Japanese students tend to be put into han groups whether it’s to solve problems together for each class or do cleaning duties. Han means a platoon, a squad, or a working group and it operates with little to no hierarchy. Each han is comprised of 5-8 children depending on the class size with a total of 6-8 han groups per classroom.
Teachers decide who will be in each han group and will try to balance the abilities of all han groups to make it as heterogeneous as possible mixing all types of abilities, personalities,and intelligence. A good example of this kind of han group would be the cell divisions in Naruto. Naruto is outgoing but a poor student who is mixed with Sasuke who is quiet and a very skilled student.
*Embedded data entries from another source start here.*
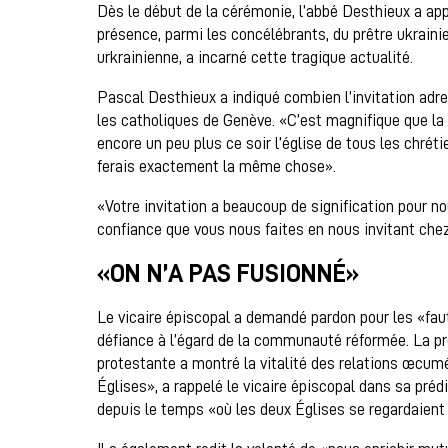
Dès le début de la cérémonie, l’abbé Desthieux a app
présence, parmi les concélébrants, du prêtre ukraini
urkrainienne, a incarné cette tragique actualité.
Pascal Desthieux a indiqué combien l’invitation ad
les catholiques de Genève. «C’est magnifique que la 
encore un peu plus ce soir l’église de tous les chrétie
ferais exactement la même chose».
«Votre invitation a beaucoup de signification pour 
confiance que vous nous faites en nous invitant che
«ON N’A PAS FUSIONNÉ»
Le vicaire épiscopal a demandé pardon pour les «faut
défiance à l’égard de la communauté réformée. La p
protestante a montré la vitalité des relations œcum
Églises», a rappelé le vicaire épiscopal dans sa préd
depuis le temps «où les deux Églises se regardaient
Completing the group is the average Sakura who’s balanced between social abilities and skills.
Everyone has a say in a han group and no one person is above another though when the answer is announced to the class, a speaker or leader as I’ll call the person, will be chosen to do so. No individual person is ever praised or reprimanded; rather it is the whole group that will receive the recognition or not.
Han groups are changed throughout the year during each term and eventually, each student should have partnered up with a fellow student at least once. This is to allow students to get to know others and not stick with just friends or become comfortable with a set group. Some teachers also put “leader” or more dominant students into one group to allow other non-dominant students to rise up to that kind of role. It will also allow more alpha-oriented students to sit back and work as a united group instead of dominating the group all the time.
When working as a han group, particularly working on problems together, the class may rearrange their desks so the han group can sit together. Of course, they will have to rearrange their desk back once they are done.